Discovery of the role of miRNAs in various pathological processes has opened up possible applications in molecular diagnostics and prognostics, particularly for cancer. Some miRNAs are controlled by epigenetic alterations in cancer cells, including DNA methylation and histone modification. Using chromatin modifying drugs to activate tumor suppressor miRNAs can regulate target oncogenes, and it may lead to novel cancer therapies in the future. miRNAs can complement other genomic and proteomic biomarkers for cancer diagnosis and prognosis [53, 54]. Although each miRNA can control hundreds of target genes, it remains a great challenge to identify the accurate miRNA targets for cancer research. On the other hand, as stem cells can regenerate and develop into many different cell types in the body, they are always a focus of intense research interest. It has been reported that miRNA pathway plays a regulatory role in stem cell division, whether this mechanism will contribute to prevent and treat cancer will be worth studying [55].

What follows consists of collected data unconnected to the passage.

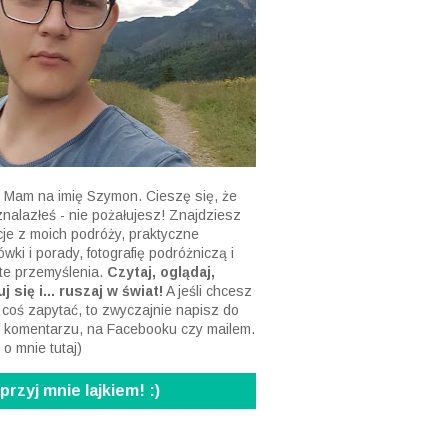
 Mam na imię Szymon. Cieszę się, że
 znalazłeś - nie pożałujesz! Znajdziesz
acje z moich podróży, praktyczne
wki i porady, fotografię podróżniczą i
te przemyślenia.
Czytaj, oglądaj,
j się i... ruszaj w świat!
A jeśli chcesz
 coś zapytać, to zwyczajnie napisz do
 komentarzu, na Facebooku czy mailem.
 o mnie tutaj
)
rzyj mnie lajkiem! :)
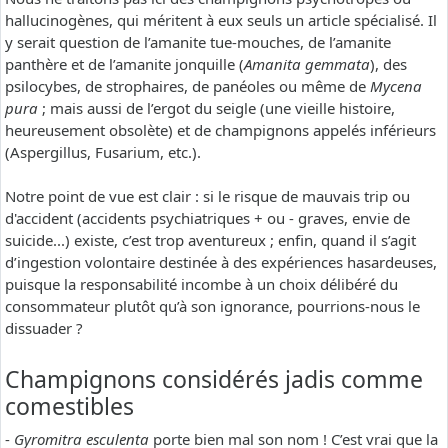
hallucinogènes, qui méritent à eux seuls un article spécialisé. Il
y serait question de l’amanite tue-mouches, de l’amanite
panthère et de l’amanite jonquille (
Amanita gemmata
), des
psilocybes, de strophaires, de panéoles ou même de
Mycena
pura
; mais aussi de l’ergot du seigle (une vieille histoire,
heureusement obsolète) et de champignons appelés inférieurs
(Aspergillus, Fusarium, etc.).
Notre point de vue est clair : si le risque de mauvais trip ou
d'accident (accidents psychiatriques + ou - graves, envie de
suicide...) existe, c’est trop aventureux ; enfin, quand il s’agit
d’ingestion volontaire destinée à des expériences hasardeuses,
puisque la responsabilité incombe à un choix délibéré du
consommateur plutôt qu’à son ignorance, pourrions-nous le
dissuader ?
Champignons considérés jadis comme
comestibles
-
Gyromitra esculenta
porte bien mal son nom ! C’est vrai que la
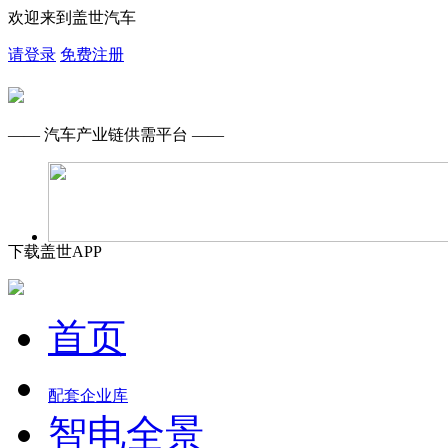
欢迎来到盖世汽车
请登录
免费注册
—— 汽车产业链供需平台 ——
下载盖世APP
首页
配套企业库
智电全景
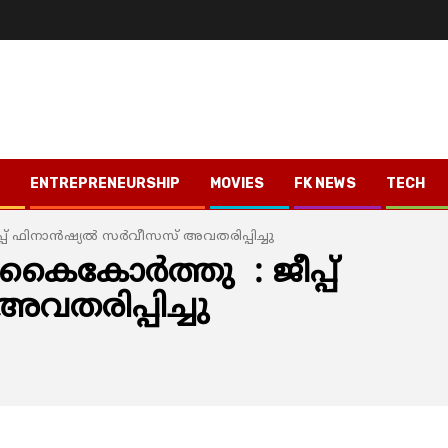
ENTREPRENEURSHIP
MOVIES
FK NEWS
TECH
പ് ഫിനാന്‍ഷ്യല്‍ സര്‍വീസസ് അവതരിപ്പിച്ചു
 കൈകോര്‍ത്തു : ജീപ്പ്
അവതരിപ്പിച്ചു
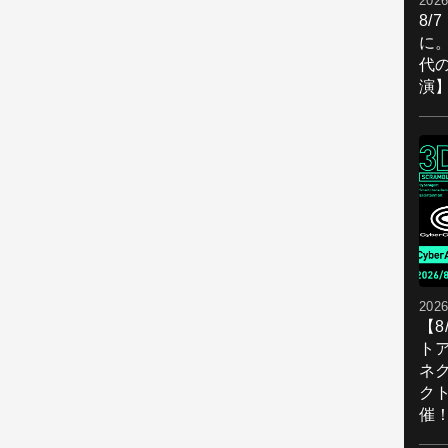
2026
8/
に。
代
演
2026
【
ト
ネ
ク
催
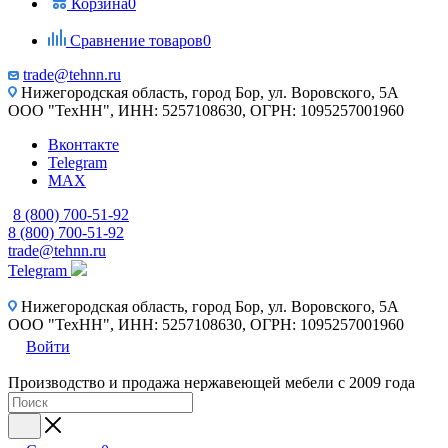
Корзина
0
Сравнение товаров
0
trade@tehnn.ru
Нижегородская область, город Бор, ул. Воровского, 5А
ООО "ТехНН", ИНН: 5257108630, ОГРН: 1095257001960
Вконтакте
Telegram
MAX
8 (800) 700-51-92
8 (800) 700-51-92
trade@tehnn.ru
Telegram
Нижегородская область, город Бор, ул. Воровского, 5А
ООО "ТехНН", ИНН: 5257108630, ОГРН: 1095257001960
Войти
Производство и продажа нержавеющей мебели с 2009 года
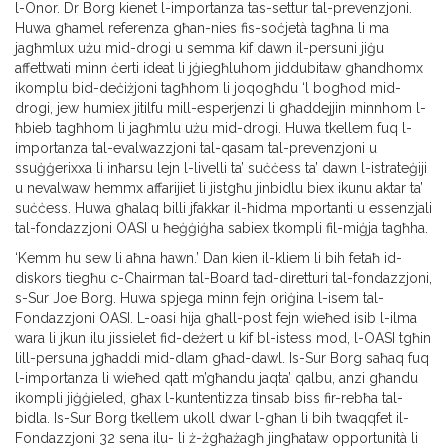
l-Onor. Dr Borg kienet l-importanza tas-settur tal-prevenzjoni.
Huwa għamel referenza għan-nies fis-soċjetà tagħna li ma
jagħmlux użu mid-drogi u semma kif dawn il-persuni jiġu
affettwati minn ċerti ideat li jġiegħluhom jiddubitaw għandhomx
ikomplu bid-deċiżjoni tagħhom li joqogħdu ‘l bogħod mid-
drogi, jew humiex jitilfu mill-esperjenzi li għaddejjin minnhom l-
ħbieb tagħhom li jagħmlu użu mid-drogi. Huwa tkellem fuq l-
importanza tal-evalwazzjoni tal-qasam tal-prevenzjoni u
ssuġġerixxa li inħarsu lejn l-livelli ta’ suċċess ta’ dawn l-istrateġiji
u nevalwaw hemmx affarijiet li jistgħu jinbidlu biex ikunu aktar ta’
suċċess. Huwa għalaq billi jfakkar il-ħidma mportanti u essenzjali
tal-fondazzjoni OASI u ħeġġiġha sabiex tkompli fil-miġja tagħha.
‘Kemm hu sew li aħna hawn.’ Dan kien il-kliem li bih fetaħ id-
diskors tiegħu c-Chairman tal-Board tad-diretturi tal-fondazzjoni,
s-Sur Joe Borg. Huwa spjega minn fejn oriġina l-isem tal-
Fondazzjoni OASI. L-oasi hija għall-post fejn wieħed isib l-ilma
wara li jkun ilu jissielet fid-deżert u kif bl-istess mod, l-OASI tgħin
lill-persuna jgħaddi mid-dlam għad-dawl. Is-Sur Borg saħaq fuq
l-importanza li wieħed qatt m’għandu jaqta’ qalbu, anzi għandu
ikompli jiġġieled, għax l-kuntentizza tinsab biss fir-rebħa tal-
bidla. Is-Sur Borg tkellem ukoll dwar l-għan li bih twaqqfet il-
Fondazzjoni 32 sena ilu- li ż-żgħażagħ jingħataw opportunità li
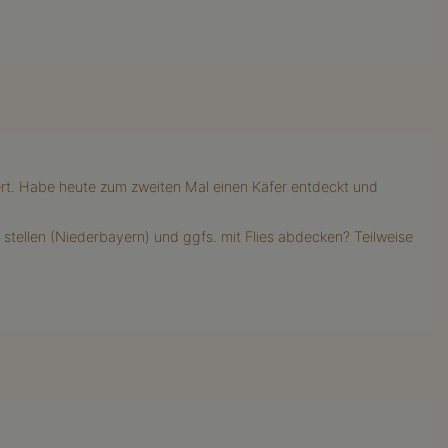
rt. Habe heute zum zweiten Mal einen Käfer entdeckt und
 stellen (Niederbayern) und ggfs. mit Flies abdecken? Teilweise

The Nobel Prize in Physiology or Medicine 2006 was awarded to Andrew Fire and Craig Mello for their discovery of RNA interference (RNAi) – gene silencing by double-stranded RNA. Since regulatory trans-acting antisense RNAs has been found to exist in several species, posttranscriptional regulation of genes is no longer regarded as an odd regulatory mechanism. miRNAs repress their target mRNAs by complementary base pairing and induction of the RNAi pathway. The discovery of hundreds of miRNAs has raised the overall field of biomedical RNAi to a striking level of the current recognition. Attention has been focused on the study of antisense oligonucleotide approaches to inhibit miRNA function and small interfering RNA-like technologies for the replacement of miRNAs. Scientists try to unravel the mystery of miRNA biology and explore its potential as therapeutic agents. Large high-throughput studies in patients have revealed that oncomiRs profiling can classify cancers and predict patient outcomes with high accuracy. High-throughput target analysis combining genomics, miRomics and proteomics might help delineating the spectrum of targets that are regulated by miRNAs. New knowledge about the functional roles of oncomiRs is revolutionizing cancer biology and will open up new opportunities in biomedical research.